Part 12 – Passports and Travel
12.1 Legal considerations
[299] Pursuant to subsection 102(2)(a) of the CYFSA, this court has the authority to make an order under subsection 102(1) that it could under section 28 of the Children's Law Reform Act.
[300] Pursuant to section 28 of the Children's Law Reform Act, the court can make an order regarding passports and travel. These issues are incidents of custody.
[301] The legal test to be applied to a request regarding passports and travel is a 'best interests' analysis.
12.2 Facts
[302] Mrs. A seeks the ability to apply for and renew passports for the children and to be able to travel with them, for vacation purposes, without Mr. A's permission and written consent.
[303] Mr. A is of the view that Mrs. A's request should be denied for the following reasons:
(a) Mrs. A does not like to travel as she gets homesick. He noted that she does not even travel to the maternal grandmother's cottage which is two and a half (2.5) hours away. He also pointed out that prior to meeting him, the only place she had visited was Saskatchewan, which she did when she was a child. He took her to the United States and Europe but she showed little interest in this travel, so they stopped vacationing;
(b) he and the mother are unemployed. She cannot afford to vacation. Funds are required to support the reunification of the father with the children; and
(c) there are a lot of nice places in Canada to see so she does not need to leave the country.

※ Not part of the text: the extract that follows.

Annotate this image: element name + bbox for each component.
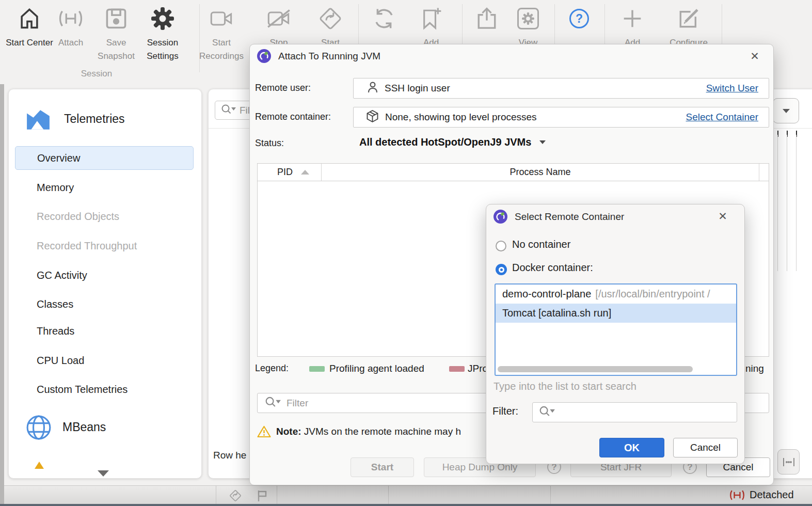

[304] Mr. A also expressed concern that if Mrs. A has the ability to leave the country with the children, she may move away with them. He had no foundation for such worry, other than to point out that you hear in the news about such a thing happening.
12.3 Analysis
[305] Should the children be fortunate enough to have the opportunity to travel outside of Canada for vacation purposes, it is most definitely in their best interests that they be given the opportunity to do so.
[306] They will need passports to embark on such journeys.
[307] Given Mr. A's struggles with determining what courses of action are in the children's best interests; his difficulties with signing routine consents, as presented, in a timely manner (if at all); and his inability to interact appropriately with Mrs. A, it is appropriate and necessary to grant Mrs. A's request.
[308] To allow Mr. A any involvement in the passport and travel process, provides him with a means to exert control over the actions of Mrs. A and the children. He is not entitled to wield such power over them. It is not in the children's best interests that they be exposed to such behaviour by him.
[309] Last, pursuant to the order made herein, Mrs. A will have sole custody of the children. I have given her this responsibility as I am confident she can make decisions in a child-focussed manner without the assistance of Mr. A. There is no reason why this responsibility should not include an ability to make decisions regarding passports and travel.
[310] Based on the foregoing, I find it is in the subject children's best interests that Mrs. A be permitted to obtain and renew passports for them without Mr. A's written permission and consent, and that she be permitted to travel with the children for vacation purposes without the father's written consent.
Part 13 – Access
13.1 Legal Considerations
13.1.1 General
[311] Section 104 of the Act sets out the court's powers in relation to access. It reads as follows:
Access order
104(1) The court may, in the child's best interests,
(a) when making an order under this Part; or
(b) upon an application under subsection (2),
make, vary or terminate an order respecting a person's access to the child or the child's access to a person, and may impose such terms and conditions on the order as the court considers appropriate.
[312] Subsection 105(2) of the CYFSA provides that if a custody order is made under section 102 removing a child from a person who had charge of the child immediately before the intervention under this Part, the court shall make an order for access by the person unless the court is satisfied that continued contact with the person would not be in the child's best interests.
[313] Generally, it will be in a child's best interests to have access with the non-custodial parent, provided that access can be safe and healthy. A child's access to his or her non-custodial parent should only be forfeited in the "most extreme and unusual circumstances". The termination of access is a "remedy of last resort". See: Jennings v. Garrett, 2004 CarswellOnt 2159 (Ont. S.C.J.).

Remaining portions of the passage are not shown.